The legacy view of WS-* is that the world is a big J2EE island or a
big .Net island or a big CORBA island or whatever and you drop down to
this crappy, heavy, slow WS-* thing when you're in one of those rare
situations where you want to bridge those islands together. Doesn't that
look like the IP picture back in the 70s and the 80s? Over time those
"rare situations" (talking to a partner, outsourcing some service,
talking to a customer, dealing with an M&A etc.) will become more and
more commonplace.
My expectation is that the rationale for doing anything but
XML/WS-*/HTTP for communication and integration is going to erode fast
and we'll all be doing that very soon.
Oh yes, I've drunk the kool-aid all the way .. ;-).
-----
Since you asked in an earlier thread, here's some of my WS-* background:
- I'm to be blamed for a good part of the monstrocity called WSDL (1.0
and 1.1) ;-) .. myself and a colleague in IBM took NASSSL (Network
Application Service Specification Language; something we created) and
merged it with SDL from Microsoft and created WSDL. In the W3C I've been
an editor of the WSDL 2.0 specs since that effort started.
- I did the first public SOAP impl (Apache SOAP) which confused the
world by giving a way to take a Java class and make it into a service.

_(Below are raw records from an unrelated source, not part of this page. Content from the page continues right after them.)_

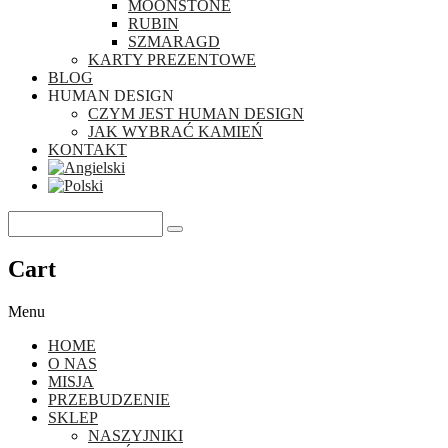
MOONSTONE
RUBIN
SZMARAGD
KARTY PREZENTOWE
BLOG
HUMAN DESIGN
CZYM JEST HUMAN DESIGN
JAK WYBRAĆ KAMIEŃ
KONTAKT
Cart
Menu
HOME
O NAS
MISJA
PRZEBUDZENIE
SKLEP
NASZYJNIKI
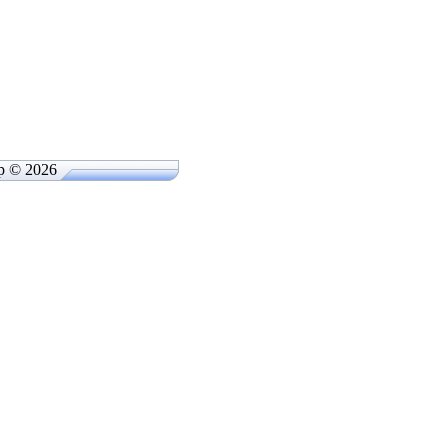
p © 2026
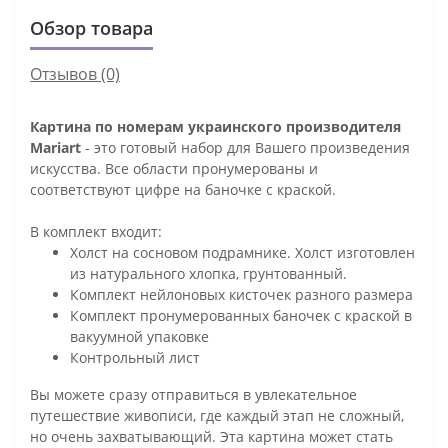
Обзор товара
Отзывов (0)
Картина по номерам украинского производителя
Mariart
- это готовый набор для Вашего произведения
искусства. Все области пронумерованы и
соответствуют цифре на баночке с краской.
В комплект входит:
Холст на сосновом подрамнике. Холст изготовлен
из натурального хлопка, грунтованный.
Комплект нейлоновых кисточек разного размера
Комплект пронумерованных баночек с краской в
вакуумной упаковке
Контрольный лист
Вы можете сразу отправиться в увлекательное
путешествие живописи, где каждый этап не сложный,
но очень захватывающий. Эта картина может стать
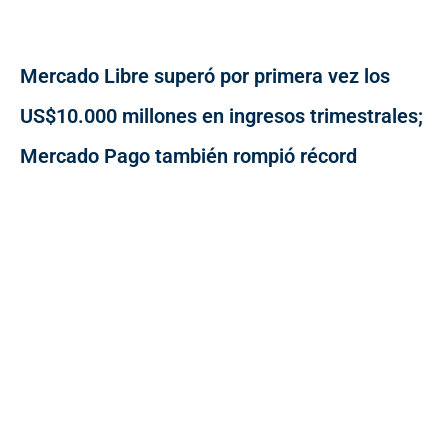
Mercado Libre superó por primera vez los
US$10.000 millones en ingresos trimestrales;
Mercado Pago también rompió récord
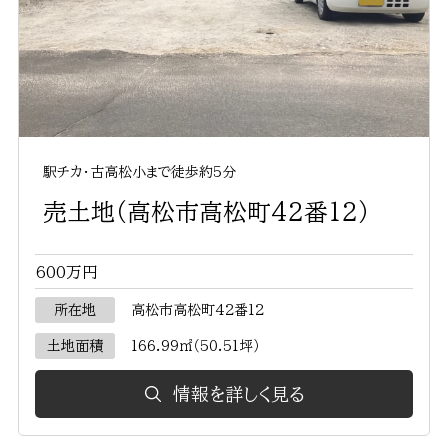
駅チカ・古高松小まで徒歩約5分
売土地（高松市高松町42番12）
600万円
所在地
高松市高松町42番12
土地面積
166.99㎡（50.51坪）
情報を詳しく見る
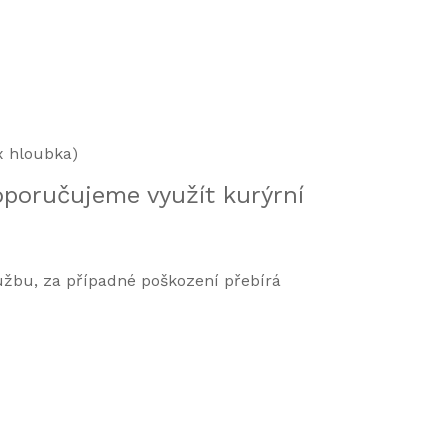
x hloubka)
oporučujeme využít kurýrní
lužbu, za případné poškození přebírá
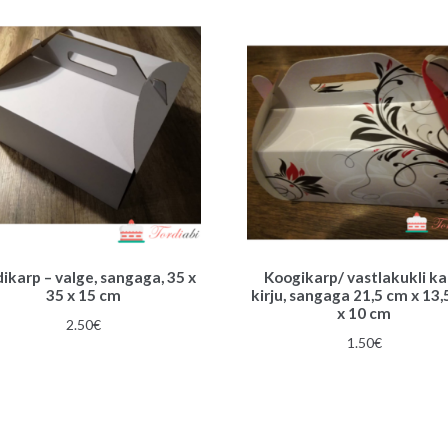
ikarp – valge, sangaga, 35 x
Koogikarp/ vastlakukli ka
35 x 15 cm
kirju, sangaga 21,5 cm x 13
x 10 cm
2.50
€
1.50
€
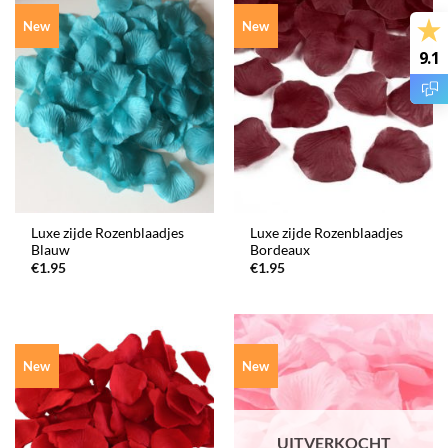
New
New
9.1
Luxe zijde Rozenblaadjes
Luxe zijde Rozenblaadjes
Blauw
Bordeaux
€
1.95
€
1.95
New
New
UITVERKOCHT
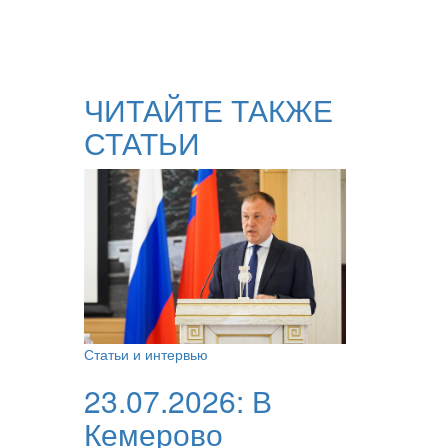
ЧИТАЙТЕ ТАКЖЕ
СТАТЬИ
Статьи и интервью
23.07.2026:
В
Кемерово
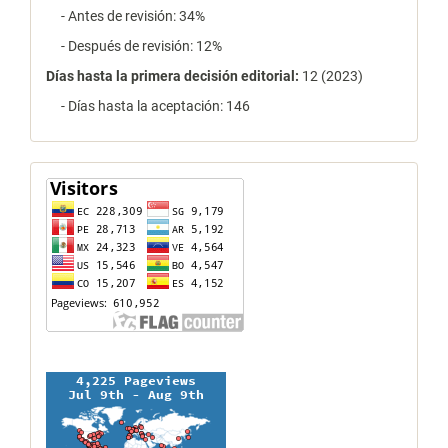
- Antes de revisión: 34%
- Después de revisión: 12%
Días hasta la primera decisión editorial:
12 (2023)
- Días hasta la aceptación: 146
contador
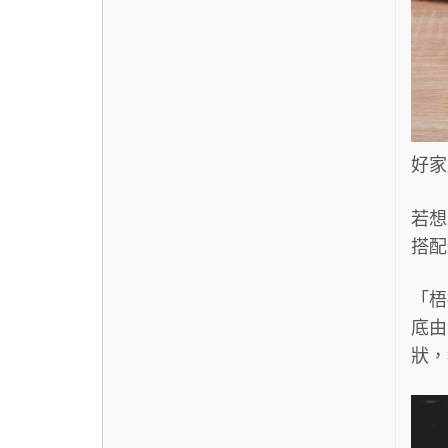
好家
若想
搭配
「梧
底由
狀，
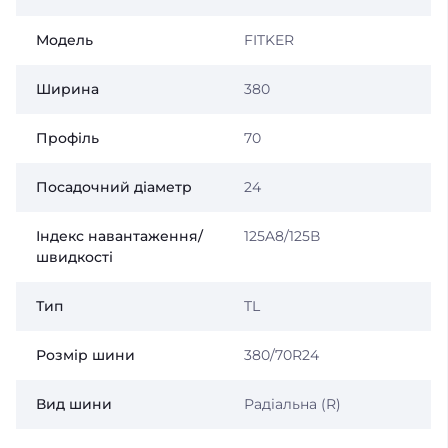
Модель
FITKER
Ширина
380
Профіль
70
Посадочний діаметр
24
Індекс навантаження/
125A8/125В
швидкості
Тип
TL
Розмір шини
380/70R24
Вид шини
Радіальна (R)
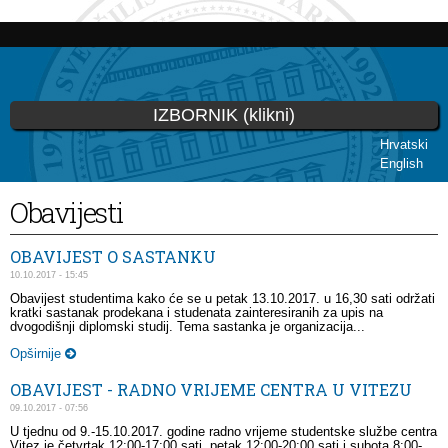
Skip to
main
content
IZBORNIK (klikni)
Hrvatski
English
You are here
Obavijesti
OBAVIJEST O SASTANKU
10.10.2017 - 15:45
Obavijest studentima kako će se u petak 13.10.2017. u 16,30 sati održati
kratki sastanak prodekana i studenata zainteresiranih za upis na
dvogodišnji diplomski studij. Tema sastanka je organizacija...
Opširnije
OBAVIJEST - RADNO VRIJEME CENTRA U VITEZU
09.10.2017 - 07:56
U tjednu od 9.-15.10.2017. godine radno vrijeme studentske službe centra
Vitez je četvrtak 12:00-17:00 sati, petak 12:00-20:00 sati i subota 8:00-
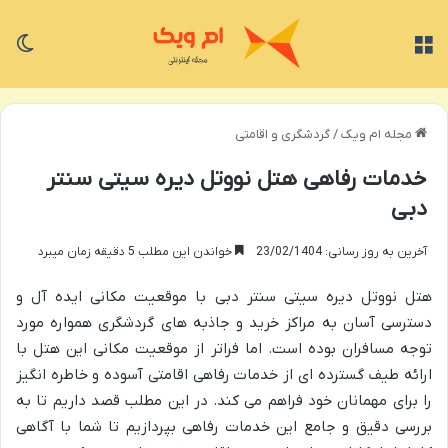
منو
تغی
مجله ام ویک
/
گردشگری و اقامتی
خدمات رفاهی هتل نووتل دیره سیتی سنتر
دبی
آخرین به روز رسانی: 23/02/1404
خواندن این مطلب 5 دقیقه زمان میبرد
هتل نووتل دیره سیتی سنتر دبی با موقعیت مکانی ایده آل و
دسترسی آسان به مراکز خرید و جاذبه های گردشگری همواره مورد
توجه مسافران بوده است. اما فراتر از موقعیت مکانی این هتل با
ارائه طیف گسترده ای از خدمات رفاهی اقامتی آسوده و خاطره انگیز
را برای مهمانان خود فراهم می کند. در این مطلب قصد داریم تا به
بررسی دقیق و جامع این خدمات رفاهی بپردازیم تا شما با آگاهی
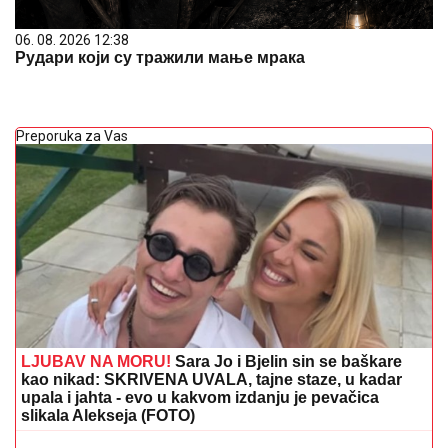
06. 08. 2026 12:38
Рудари који су тражили мање мрака
Preporuka za Vas
LJUBAV NA MORU!
Sara Jo i Bjelin sin se baškare
kao nikad: SKRIVENA UVALA, tajne staze, u kadar
upala i jahta - evo u kakvom izdanju je pevačica
slikala Alekseja (FOTO)
SUSRET O KOJEM BRUJI SRBIJA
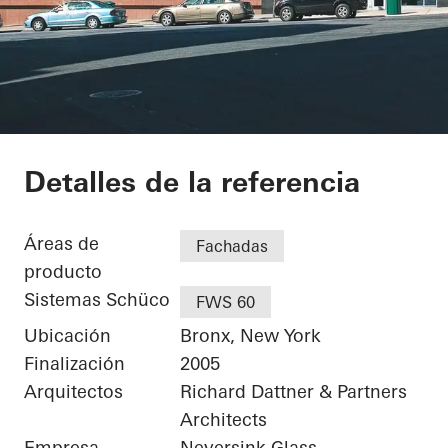
Bronx Library Center
Detalles de la referencia
Áreas de
Fachadas
producto
Sistemas Schüco
FWS 60
Ubicación
Bronx, New York
Finalización
2005
Arquitectos
Richard Dattner & Partners
Architects
Empresa
Neversink Glass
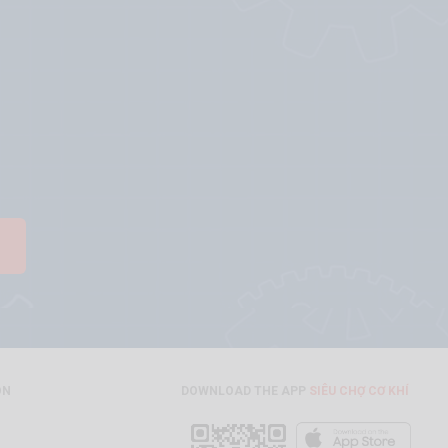
ON
DOWNLOAD THE APP
SIÊU CHỢ CƠ KHÍ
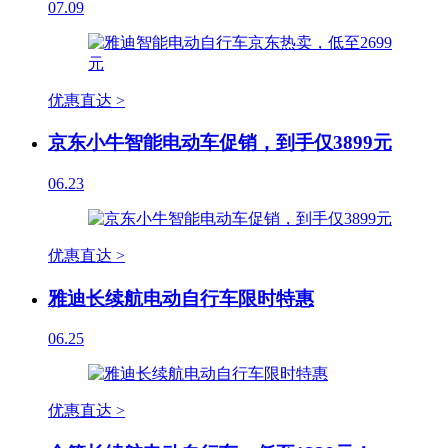
07.09
优惠直达 >
京东小牛智能电动车促销，到手仅3899元
06.23
优惠直达 >
雅迪长续航电动自行车限时特惠
06.25
优惠直达 >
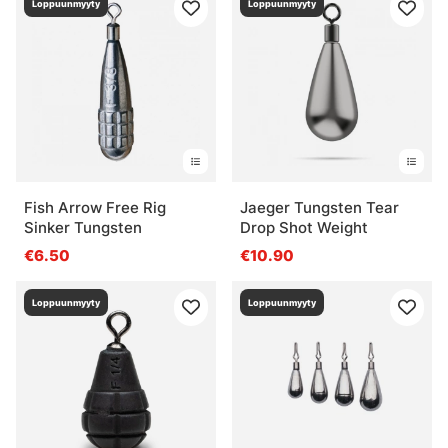
Loppuunmyyty
Loppuunmyyty
Fish Arrow Free Rig
Jaeger Tungsten Tear
Sinker Tungsten
Drop Shot Weight
€6.50
€10.90
Loppuunmyyty
Loppuunmyyty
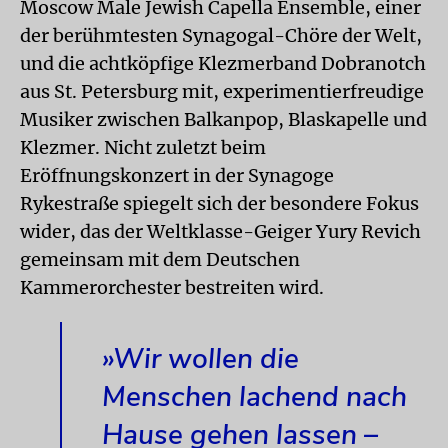
Moscow Male Jewish Capella Ensemble, einer
der berühmtesten Synagogal-Chöre der Welt,
und die achtköpfige Klezmerband Dobranotch
aus St. Petersburg mit, experimentierfreudige
Musiker zwischen Balkanpop, Blaskapelle und
Klezmer. Nicht zuletzt beim
Eröffnungskonzert in der Synagoge
Rykestraße spiegelt sich der besondere Fokus
wider, das der Weltklasse-Geiger Yury Revich
gemeinsam mit dem Deutschen
Kammerorchester bestreiten wird.
»Wir wollen die
Menschen lachend nach
Hause gehen lassen –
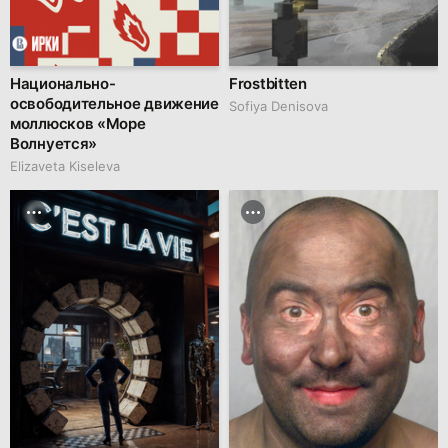
Национально-
Frostbitten
освободительное движение
Sofiya Denisova
моллюсков «Море
Волнуется»
Elizaveta Kiseleva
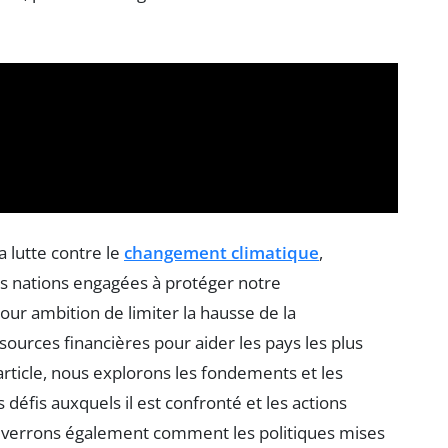
a lutte contre le
changement climatique
,
 nations engagées à protéger notre
pour ambition de limiter la hausse de la
ources financières pour aider les pays les plus
 article, nous explorons les fondements et les
 défis auxquels il est confronté et les actions
s verrons également comment les politiques mises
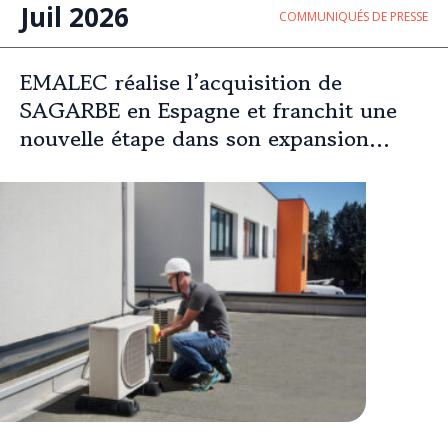
Juil 2026
COMMUNIQUÉS DE PRESSE
EMALEC réalise l’acquisition de
SAGARBE en Espagne et franchit une
nouvelle étape dans son expansion
européenne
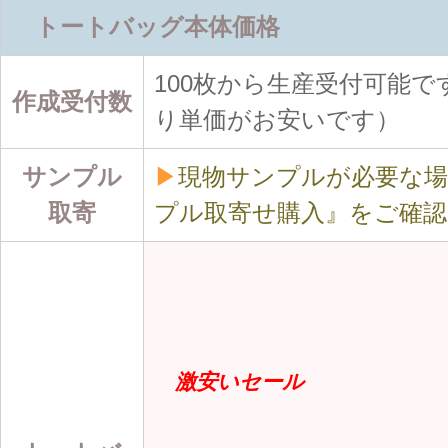
トートバッグ本体価格
100枚から生産受付可能で
作成受付数
り単価がお安いです）
サンプル
▶
現物サンプルが必要な
取寄
プル取寄せ購入』をご確
激安いセール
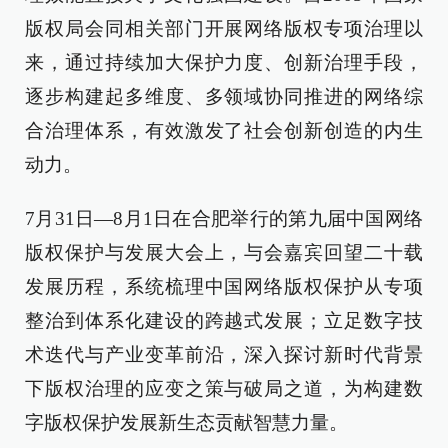
版权局会同相关部门开展网络版权专项治理以
来，通过持续加大保护力度、创新治理手段，
逐步构建起多维度、多领域协同推进的网络综
合治理体系，有效激发了社会创新创造的内生
动力。
7月31日—8月1日在合肥举行的第九届中国网络
版权保护与发展大会上，与会嘉宾回望二十载
发展历程，系统梳理中国网络版权保护从专项
整治到体系化建设的跨越式发展；立足数字技
术迭代与产业变革前沿，深入探讨新时代背景
下版权治理的应变之策与破局之道，为构建数
字版权保护发展新生态贡献智慧力量。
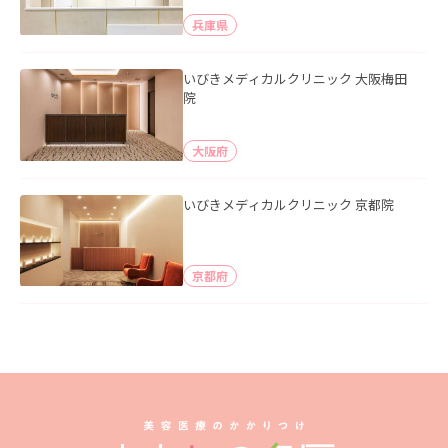
兵庫県
いびきメディカルクリニック 大阪梅田
院
大阪府
いびきメディカルクリニック 京都院
京都府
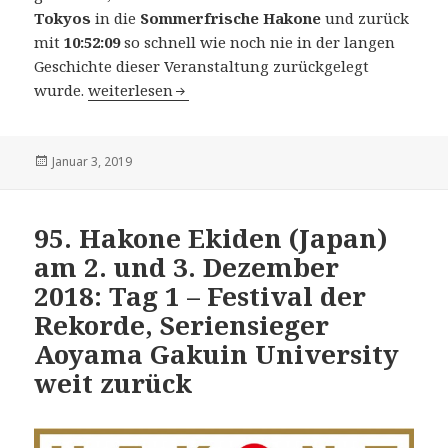
Tokyos
in die
Sommerfrische Hakone
und zurück
mit
10:52:09
so schnell wie noch nie in der langen
Geschichte dieser Veranstaltung zurückgelegt
95. Hakone Ekiden (Japan) am 2. und 3. Januar 20
wurde.
weiterlesen
Veröffentlicht
Januar 3, 2019
am
95. Hakone Ekiden (Japan)
am 2. und 3. Dezember
2018: Tag 1 – Festival der
Rekorde, Seriensieger
Aoyama Gakuin University
weit zurück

Doh. That was dumb. But I too thought then that WS-* == RPC over XML.
Not any more but that was then.
- I helped create WSFL and then was a key part of creating BPEL 1.0 by
merging WSFL and XLANG (from MSFT). That was actually quite fun ;-).
- Contributed to a bunch of other WS-* specs, including WS-Addressing,
WS-Policy, WS-Eventing, WS-RF (not one I'm proud of any more I'm
afraid).
- I quit IBM Research last year to start WSO2 which is a company focused
on building Web services centric middleware platforms.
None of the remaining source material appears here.